Pope Francis wouldn’t be pigeonholed. Not in Washington. Not in Congress. Not on the floor of the U.S. House of Representatives, the womb of America’s duopoly, where an untrusted and unloved leadership class divides itself into feckless Democrats and feckless Republicans—blues against reds.
No, this man worships a different hue. “Let us remember the Golden Rule,” said the first pontiff to address a joint session of Congress. "Do unto others as you would have them do unto you.”

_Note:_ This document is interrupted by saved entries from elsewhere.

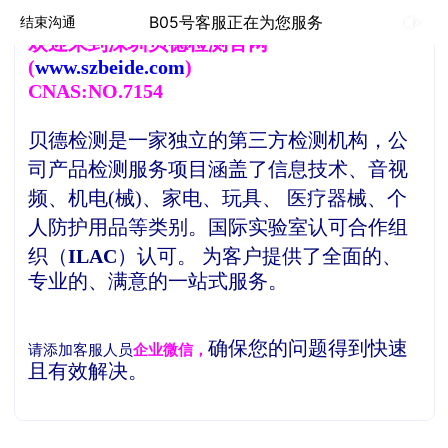
B05号客服正在为您服务
结束沟通
欢
迎来到深圳贝德检测官网
(
www.szbeide.com
)
CNAS:NO.7154
贝德检测是一家独立的第三方检测机构，
公
司产品检测服务项目涵盖了信息技术、音视
频、机电(械)、家电、玩具、 医疗器械、个
人防护用品等类别。
国际实验室认可合作组
织（
ILAC
）认可。
为客户提供了全面的、
专业的、满意的一站式服务。
确保您的问题得到快速
请添加客服人员
企业微信，
且有效解决。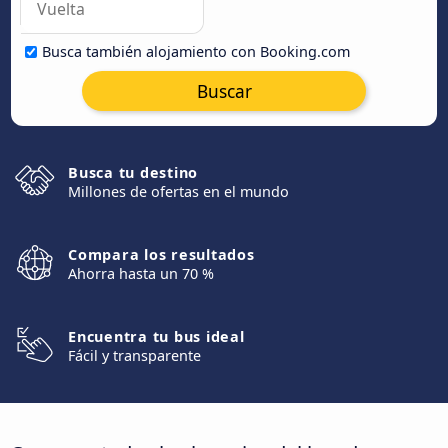
Busca también alojamiento con Booking.com
Buscar
Busca tu destino
Millones de ofertas en el mundo
Compara los resultados
Ahorra hasta un 70 %
Encuentra tu bus ideal
Fácil y transparente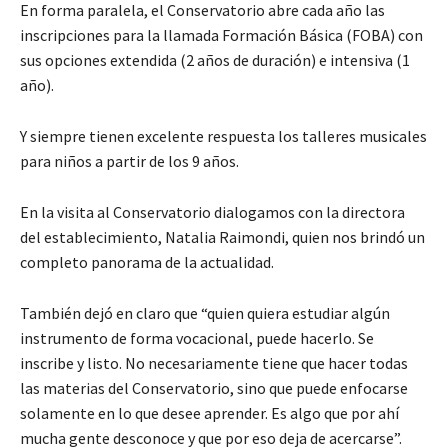
En forma paralela, el Conservatorio abre cada año las
inscripciones para la llamada Formación Básica (FOBA) con
sus opciones extendida (2 años de duración) e intensiva (1
año).
Y siempre tienen excelente respuesta los talleres musicales
para niños a partir de los 9 años.
En la visita al Conservatorio dialogamos con la directora
del establecimiento, Natalia Raimondi, quien nos brindó un
completo panorama de la actualidad.
También dejó en claro que “quien quiera estudiar algún
instrumento de forma vocacional, puede hacerlo. Se
inscribe y listo. No necesariamente tiene que hacer todas
las materias del Conservatorio, sino que puede enfocarse
solamente en lo que desee aprender. Es algo que por ahí
mucha gente desconoce y que por eso deja de acercarse”.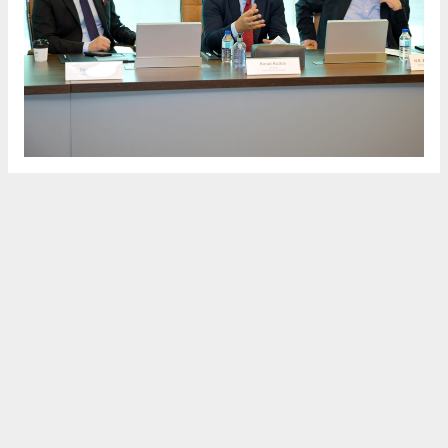
İkili iş birliğini ve yatırımı teşvik edecek
DAFZ merkezinde gerçekleştirilen imza töreninde DAFZ Genel
Müdürü Amna Lootah, Interlink Yönetim Kurulu Başkanı
Bessam Yıldırım, Türkiye Cumhuriyeti Dubai ve Kuzey Emirlikler
Başkonsolosu Onur Şaylan, TOBB Başkan Yardımcısı ve Ege
Bölgesi Sanayi Odası Başkanı Ender Yorgancılar ve her iki
kuruluşun üst düzey temsilcileri bir araya geldi. İmzalanan
anlaşma, DAFZ’ın CEPA hedefleriyle uyumlu iş birliklerini
kolaylaştırma adına adımlar attığını ve Türk işletmelerinin
Dubai’nin canlı pazarından yararlanarak küresel ölçekte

This Rule points us in a clear direction. Let us treat others with the same passion and compassion with which we want to be treated. Let us seek for others the same possibilities which we seek for ourselves. Let us help others to grow, as we would like to be helped ourselves. In a word, if we want security, let us give security; if we want life, let us give life; if we want opportunities, let us provide opportunities. The yardstick we use for others will be the yardstick which time will use for us. The Golden Rule also reminds us of our responsibility to protect and defend human life at every stage of its development.
Republicans took that last line as an affirmation of the Catholic Church’s opposition to abortion—and applauded.
The pope continued: “This conviction has led me, from the beginning of my ministry, to advocate at different levels for the global abolition of the death penalty.”
And now, Democrats cheered.
Like most people, the Jesuit-trained spiritual leader doesn’t fit neatly into the ideological boxes constructed by the two major parties to divide Americans and preserve power. While the pope might lean left on immigration, climate change, and income inequality, he stands to the right of the muted American middle on abortion, same-sex marriage, and religious freedom.